Questions:
1) How to detect noise variables in high dimensional data?
2) Does the method that is presented below make sense?
3) What clustering methods are most insensitive to random variables in data?
I'm made an experiment, the data was generated as follows:
- Number of clusters is equal 10
- There are 100 variables
- Each variables is equal to 1 with probability 0.01
- For each cluster I've generated 10000 rows
- For rows from cluster1 I changed var1-var10 so they are equal to 1 with probability 0.1
- For rows from cluster2 I changed var11-var20 so they are equal to 1 with probability 0.1
- I've made the same thing for all 10 clusters.
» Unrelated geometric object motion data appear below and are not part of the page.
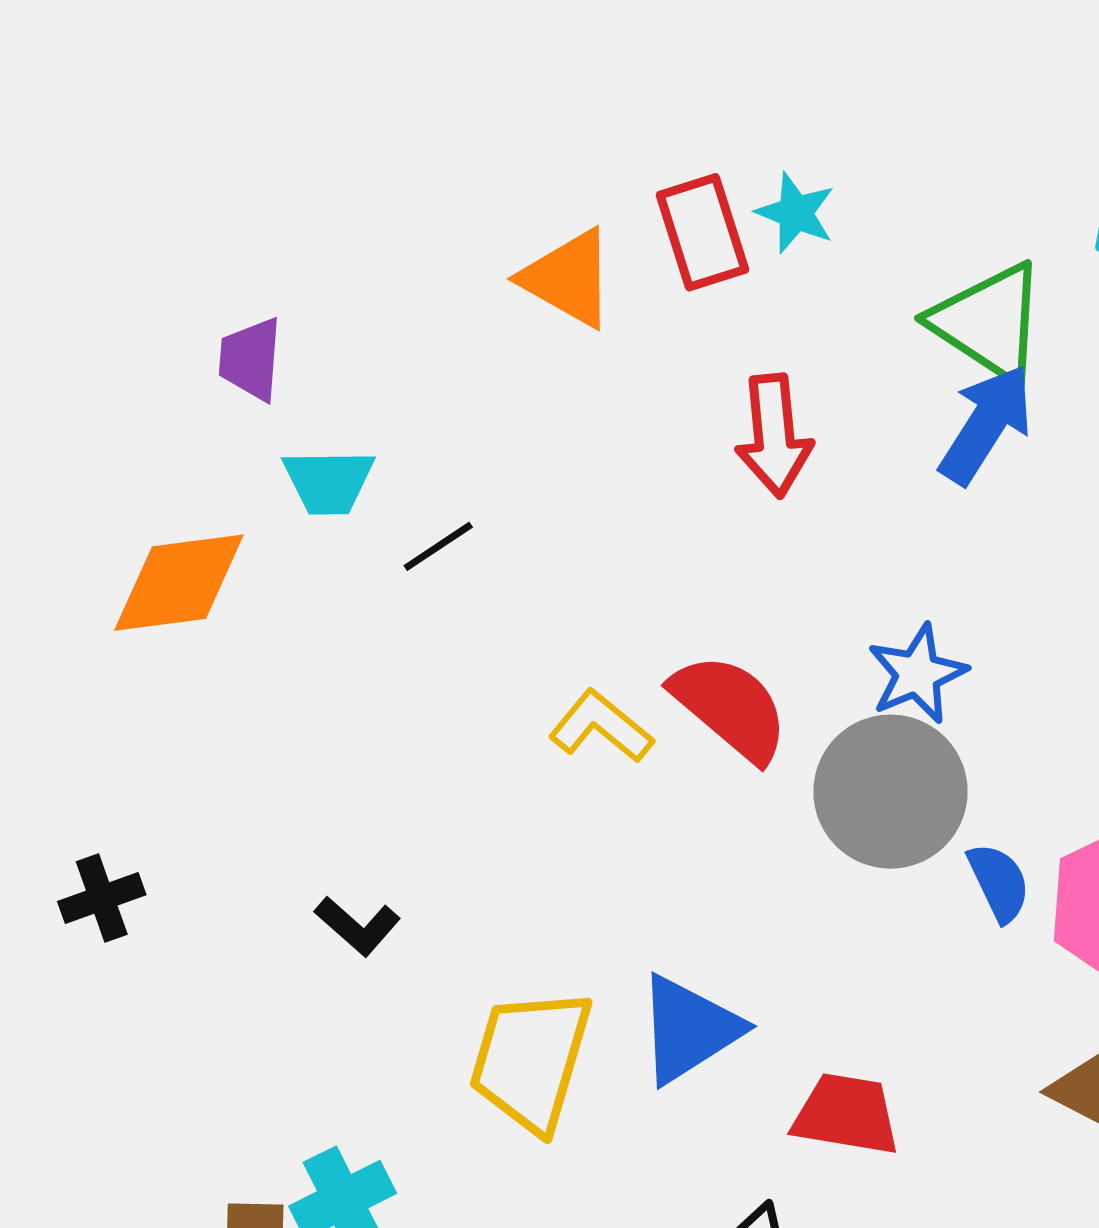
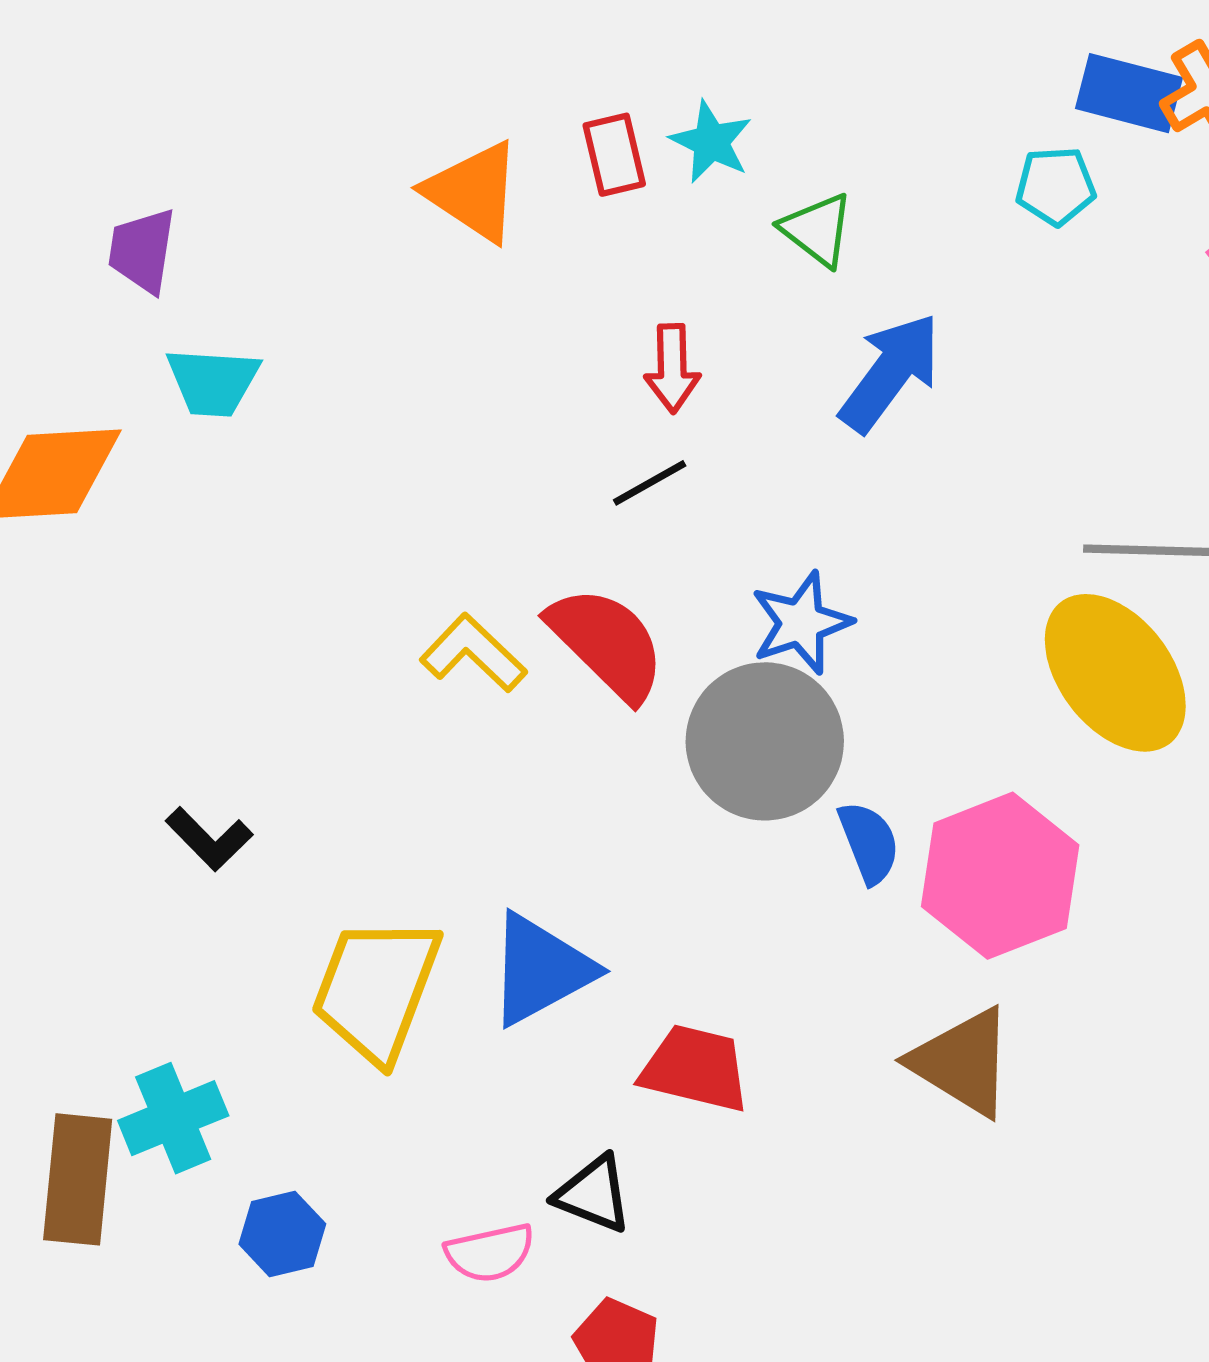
red rectangle: (702, 232) -> (614, 155), size x0.7
green triangle: (989, 322) -> (817, 230), moved, size x0.6
red arrow: (774, 436) -> (672, 368), size x0.7
black line: (438, 546) -> (650, 483), moved

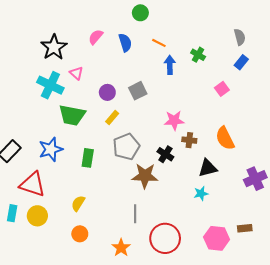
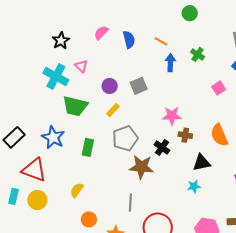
green circle: (140, 13) -> (190, 13), moved
black star: (54, 47) -> (61, 41), size x0.7
blue star: (51, 149) -> (53, 137), turned -30
orange circle: (80, 234) -> (89, 219), moved

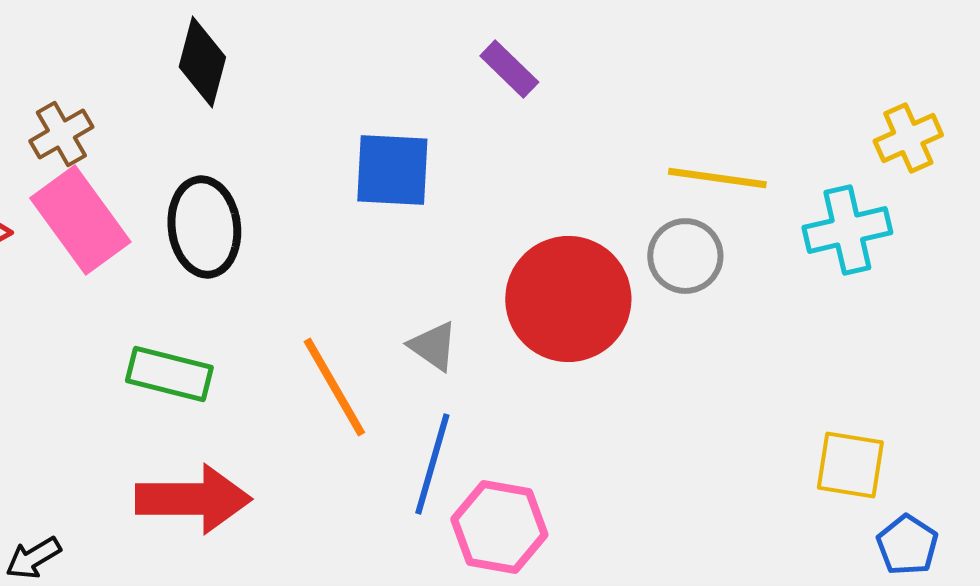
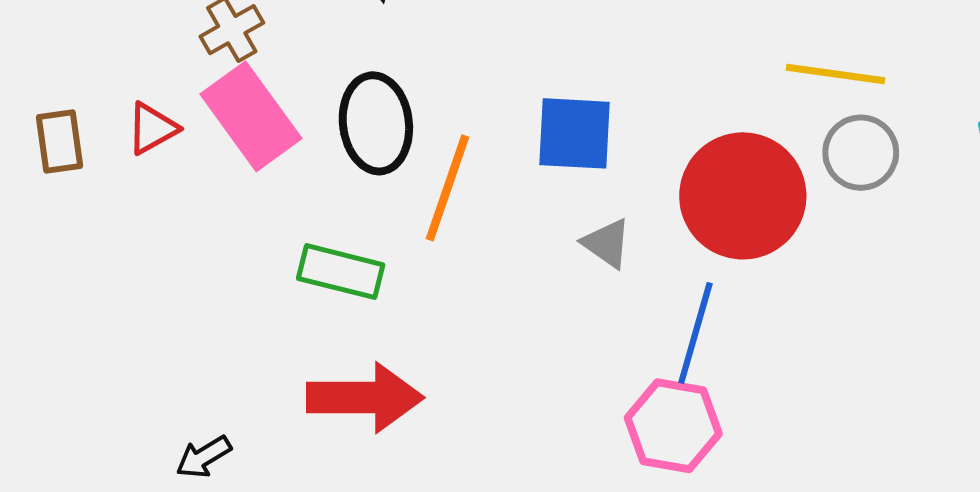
blue square: (392, 170) -> (575, 133), moved
yellow line: (717, 178) -> (836, 74), moved
orange line: (334, 387) -> (448, 188), moved, turned 49
blue line: (432, 464) -> (695, 333), moved

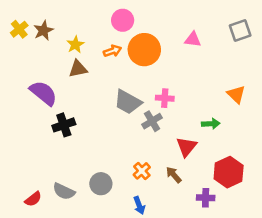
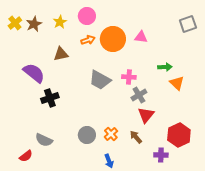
pink circle: (123, 20) -> (87, 16), moved
pink triangle: (193, 39) -> (141, 37), moved
yellow star: (75, 45) -> (60, 22), moved
orange triangle: (236, 94) -> (177, 83), moved
gray cross: (152, 121) -> (139, 95), moved
green arrow: (211, 124) -> (165, 67), moved
gray circle: (101, 184) -> (87, 135), moved
gray semicircle: (64, 191) -> (44, 140), moved

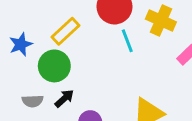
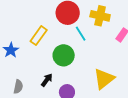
green circle: (54, 66) -> (64, 55), moved
gray semicircle: (33, 101) -> (18, 87), moved, turned -64

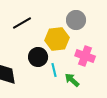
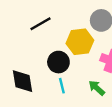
cyan line: (54, 70) -> (62, 86), moved

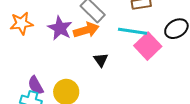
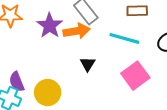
pink square: (148, 46) -> (135, 76), moved

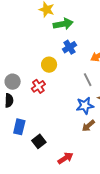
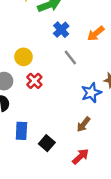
yellow circle: (49, 65) -> (23, 57), moved
gray line: (88, 80) -> (70, 57), moved
brown arrow: (88, 126) -> (84, 124), moved

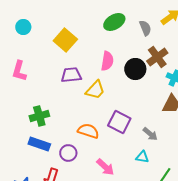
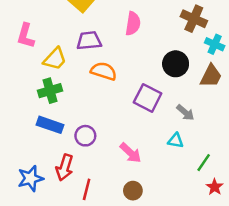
brown cross: (157, 57) -> (194, 19), turned -30
black circle: (135, 69) -> (176, 64), moved
yellow trapezoid: (95, 90) -> (55, 59), moved
orange semicircle: (88, 131) -> (104, 71), moved

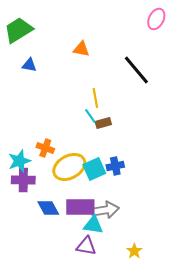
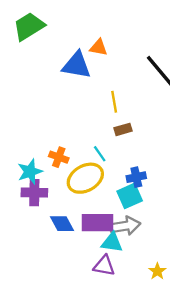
blue triangle: (29, 65) -> (76, 65), moved, size x1.8
cyan line: (90, 116) -> (100, 154), moved
cyan square: (94, 169) -> (130, 196), moved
- At the end I've added 20 noise variables which are equal to 1 with probability p
Here is R code that generates it:
m <- matrix(0, nrow = 100000, ncol = 120)
p <- 0.015
for (i in 1:10){
prob <- c(rep(0.01, 100), rep(p, 20))
prob[(i*10 - 9):(i*10)] <- 0.1
for (j in 1:10000){
row <- (runif(120) < prob) * 1
m[(i - 1) * 10000 + j, ] <- row
}
}
What I want to cluster was columns.
To cluster I'm first doing SVD and then KMEANS on the result.
res <- svd(m, nv = 10)
resKmeans <- kmeans(res$v, 11, iter.max = 100, nstart = 10)
When $p=0.015$ the clusters are forming almost perfectly, but if I change $p=0.03$ then the result is catastrophic - almost all variables from var1-var100 are in one cluster and all the other clusters are formed using noise.